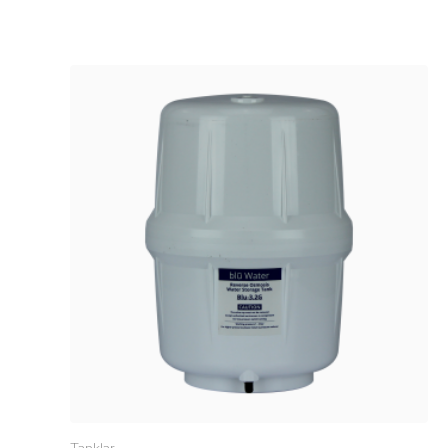
Tanklar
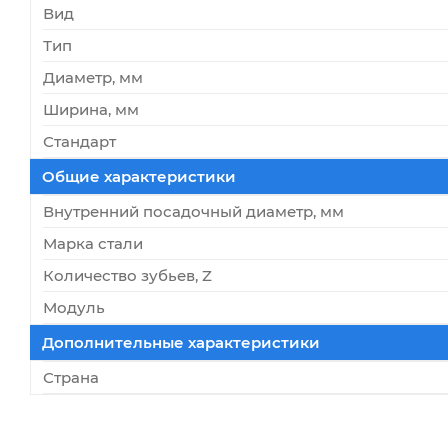
Вид
Тип
Диаметр, мм
Ширина, мм
Стандарт
Общие характеристики
Внутренний посадочный диаметр, мм
Марка стали
Количество зубьев, Z
Модуль
Дополнительные характеристики
Страна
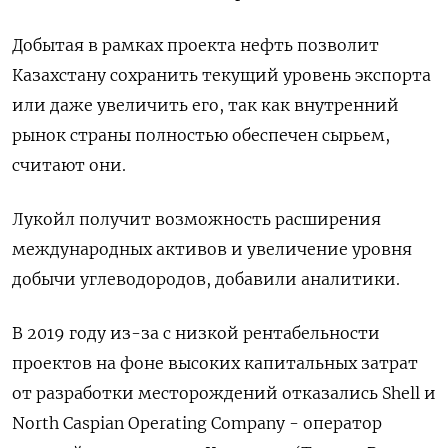
Добытая в рамках проекта нефть позволит
Казахстану сохранить текущий уровень экспорта
или даже увеличить его, так как внутренний
рынок страны полностью обеспечен сырьем,
считают они.
Лукойл получит возможность расширения
международных активов и увеличение уровня
добычи углеводородов, добавили аналитики.
В 2019 году из-за с низкой рентабельности
проектов на фоне высоких капитальных затрат
от разработки месторождений отказались Shell и
North Caspian Operating Company - оператор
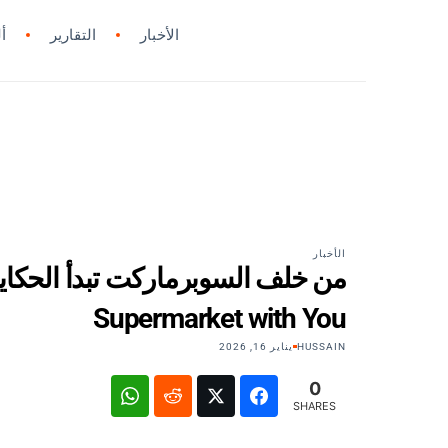
الأخبار
التقارير
أ
الأخبار
Supermarket with You
HUSSAIN
يناير 16, 2026
0
SHARES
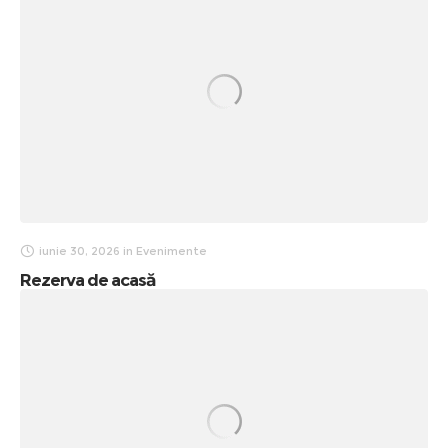
iunie 30, 2026
in
Evenimente
Rezerva de acasă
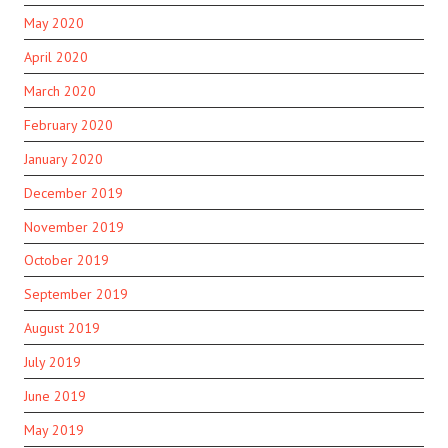
May 2020
April 2020
March 2020
February 2020
January 2020
December 2019
November 2019
October 2019
September 2019
August 2019
July 2019
June 2019
May 2019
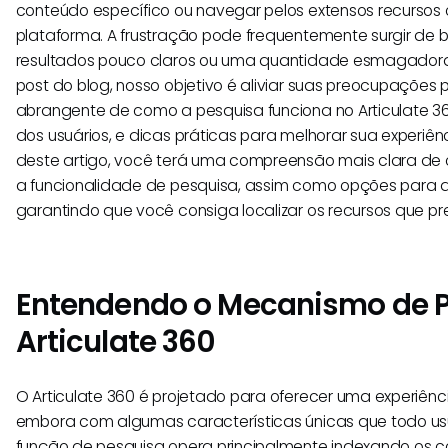
conteúdo específico ou navegar pelos extensos recursos 
plataforma. A frustração pode frequentemente surgir de bu
resultados pouco claros ou uma quantidade esmagadora
post do blog, nosso objetivo é aliviar suas preocupaçõe
abrangente de como a pesquisa funciona no Articulate 3
dos usuários, e dicas práticas para melhorar sua experiênc
deste artigo, você terá uma compreensão mais clara de c
a funcionalidade de pesquisa, assim como opções para a
garantindo que você consiga localizar os recursos que pre
Entendendo o Mecanismo de P
Articulate 360
O Articulate 360 é projetado para oferecer uma experiênc
embora com algumas características únicas que todo usuá
função de pesquisa opera principalmente indexando os c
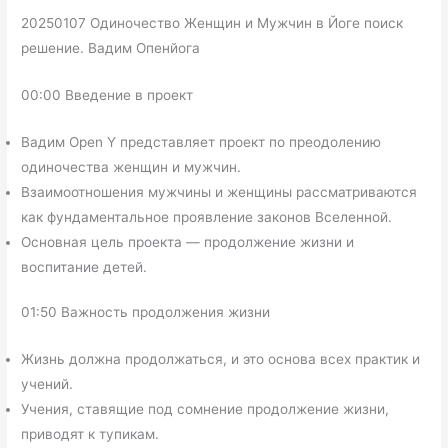
20250107 Одиночество Женщин и Мужчин в Йоге поиск
решение. Вадим Опенйога
00:00 Введение в проект
Вадим Open Y представляет проект по преодолению
одиночества женщин и мужчин.
Взаимоотношения мужчины и женщины рассматриваются
как фундаментальное проявление законов Вселенной.
Основная цель проекта — продолжение жизни и
воспитание детей.
01:50 Важность продолжения жизни
Жизнь должна продолжаться, и это основа всех практик и
учений.
Учения, ставящие под сомнение продолжение жизни,
приводят к тупикам.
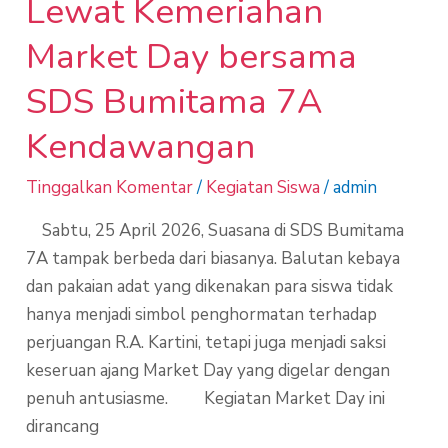
Lewat Kemeriahan
Market Day bersama
SDS Bumitama 7A
Kendawangan
Tinggalkan Komentar
/
Kegiatan Siswa
/
admin
Sabtu, 25 April 2026, Suasana di SDS Bumitama
7A tampak berbeda dari biasanya. Balutan kebaya
dan pakaian adat yang dikenakan para siswa tidak
hanya menjadi simbol penghormatan terhadap
perjuangan R.A. Kartini, tetapi juga menjadi saksi
keseruan ajang Market Day yang digelar dengan
penuh antusiasme. Kegiatan Market Day ini
dirancang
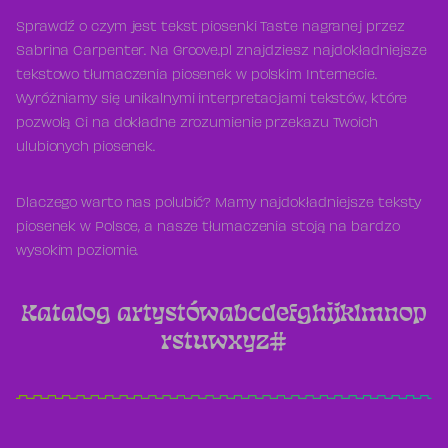
Sprawdź o czym jest tekst piosenki Taste nagranej przez
Sabrina Carpenter. Na Groove.pl znajdziesz najdokładniejsze
tekstowo tłumaczenia piosenek w polskim Internecie.
Wyróżniamy się unikalnymi interpretacjami tekstów, które
pozwolą Ci na dokładne zrozumienie przekazu Twoich
ulubionych piosenek.
Dlaczego warto nas polubić? Mamy najdokładniejsze teksty
piosenek w Polsce, a nasze tłumaczenia stoją na bardzo
wysokim poziomie.
Katalog artystów
a
b
c
d
e
f
g
h
i
j
k
l
m
n
o
p
r
s
t
u
w
x
y
z
#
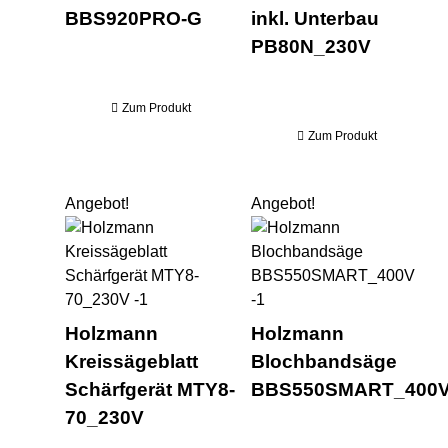
BBS920PRO-G
inkl. Unterbau
PB80N_230V
Zum Produkt
Zum Produkt
Angebot!
Angebot!
Holzmann Kreissägeblatt Sc
Ho
Holzmann
Holzmann
Kreissägeblatt
Blochbandsäge
Schärfgerät MTY8-
BBS550SMART_400
70_230V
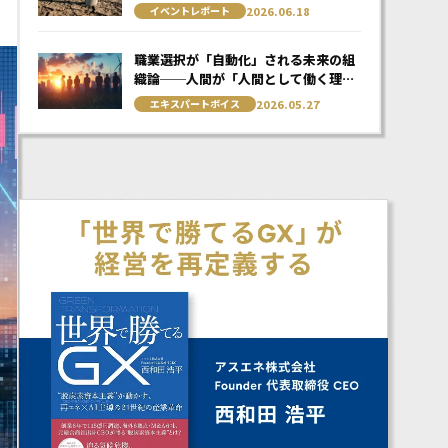
GX戦略のリアルな出発点
2026.06.18
イベントレポート
職業選択が「自動化」される未来の組
織論──人間が「人間として働く理
由」を、経営者はどう再定義すべきか
2026.05.27
エキスパートボイス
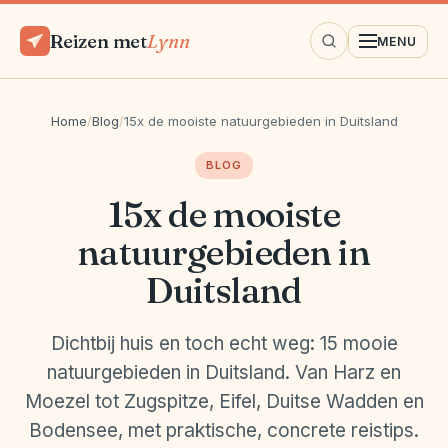
Reizen met
Lynn
MENU
Home
/
Blog
/
15x de mooiste natuurgebieden in Duitsland
BLOG
15x de mooiste
natuurgebieden in
Duitsland
Dichtbij huis en toch echt weg: 15 mooie
natuurgebieden in Duitsland. Van Harz en
Moezel tot Zugspitze, Eifel, Duitse Wadden en
Bodensee, met praktische, concrete reistips.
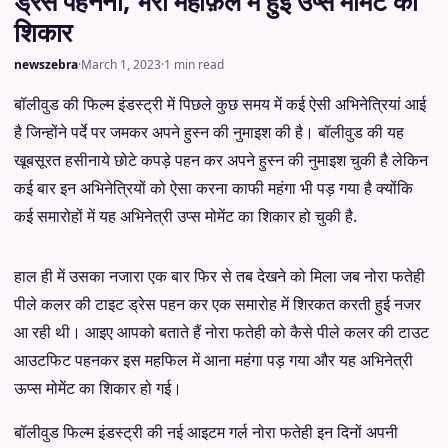
ड्रेस पहनना, भरी महफ़िल में हुई उप्स मोमेंट का
शिकार
newszebra
·
March 1, 2023
·
1 min read
बॉलीवुड की फिल्म इंडस्ट्री में पिछले कुछ समय में कई ऐसी अभिनेत्रियां आई
है जिन्होंने पर्दे पर जमकर अपने हुस्न की नुमाइश की है। बॉलीवुड की यह
खूबसूरत हसीनाये छोटे कपड़े पहन कर अपने हुस्न की नुमाइश चुकी है लेकिन
कई बार इन अभिनेत्रियों को ऐसा करना काफी महंगा भी पड़ गया है क्योंकि
कई समारोहों में यह अभिनेत्री उप्स मोमेंट का शिकार हो चुकी है.
हाल ही में उसका नजारा एक बार फिर से तब देखने को मिला जब नोरा फतेही
पीले कलर की टाइट ड्रेस पहन कर एक समारोह में शिरकत करती हुई नजर
आ रही थी। आइए आपको बताते हैं नोरा फतेही को कैसे पीले कलर की टाउट
आउटफिट पहनकर इस महफिल में आना महंगा पड़ गया और यह अभिनेत्री
ऊप्स मोमेंट का शिकार हो गई।
बॉलीवुड फिल्म इंडस्ट्री की नई आइटम गर्ल नोरा फतेही इन दिनों अपनी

=== REQUIREMENT ===
With "menjadi" as the word to match, copy each line of the records that has it.

=== ANSWER TO THE EXERCISE ===
hanya menjadi simbol penghormatan terhadap
perjuangan R.A. Kartini, tetapi juga menjadi saksi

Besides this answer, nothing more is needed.